Start of DATA SUPPLIED

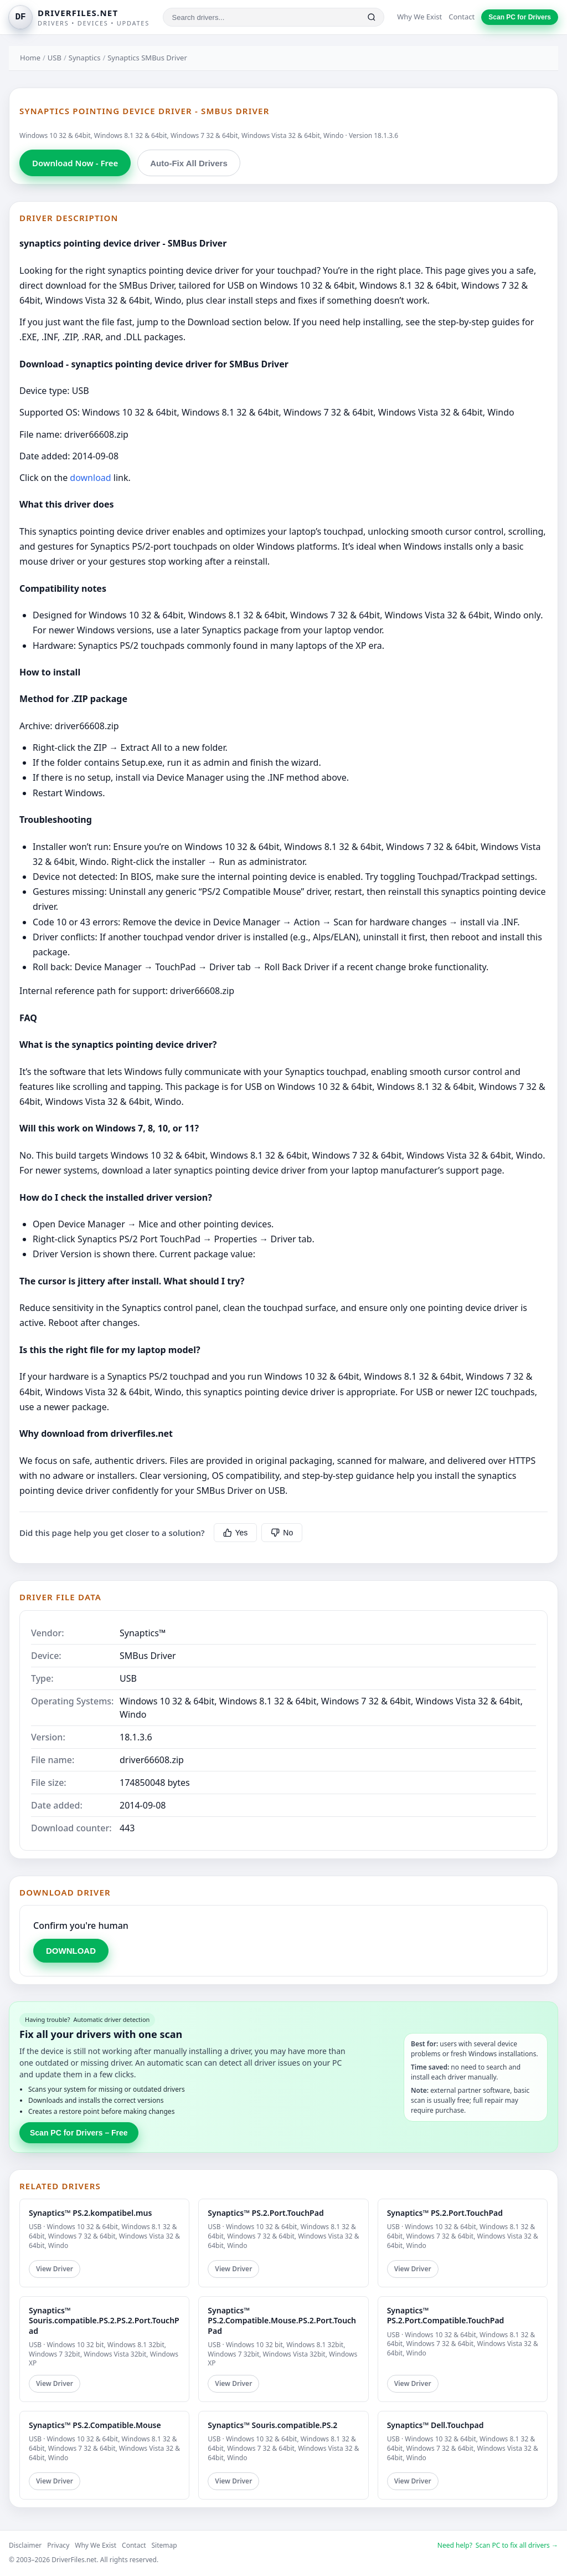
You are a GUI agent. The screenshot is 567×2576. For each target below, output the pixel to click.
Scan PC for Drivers (519, 17)
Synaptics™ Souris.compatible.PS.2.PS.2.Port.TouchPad (104, 2320)
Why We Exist (419, 17)
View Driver (54, 2268)
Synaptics (85, 58)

End of DATA SUPPLIED

TASK DESCRIPTION
Set down the records again exactly as they appear, leaving each picture behind.

OUTPUT
You are a GUI agent. The screenshot is 567×2576. For each target below, output the pixel to click.
Scan PC for Drivers (519, 17)
Synaptics™ Souris.compatible.PS.2.PS.2.Port.TouchPad (104, 2320)
Why We Exist (419, 17)
View Driver (54, 2268)
Synaptics (85, 58)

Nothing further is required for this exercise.